◆ **Task instructions**: Transcribe all the records exactly and omit any images they hold.

◆ **Data extract**:
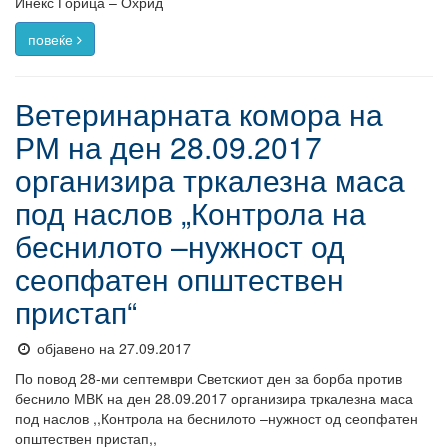
Инекс Горица – Охрид
повеќе
Ветеринарната комора на
РМ на ден 28.09.2017
организира тркалезна маса
под наслов „Контрола на
беснилото –нужност од
сеопфатен општествен
пристап“
објавено на 27.09.2017
По повод 28-ми септември Светскиот ден за борба против
беснило МВК на ден 28.09.2017 организира тркалезна маса
под наслов ,,Контрола на беснилото –нужност од сеопфатен
општествен пристап,,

◆ **The completed task**:
Инекс Горица – Охрид
повеќе
Ветеринарната комора на
РМ на ден 28.09.2017
организира тркалезна маса
под наслов „Контрола на
беснилото –нужност од
сеопфатен општествен
пристап“
објавено на 27.09.2017
По повод 28-ми септември Светскиот ден за борба против
беснило МВК на ден 28.09.2017 организира тркалезна маса
под наслов ,,Контрола на беснилото –нужност од сеопфатен
општествен пристап,,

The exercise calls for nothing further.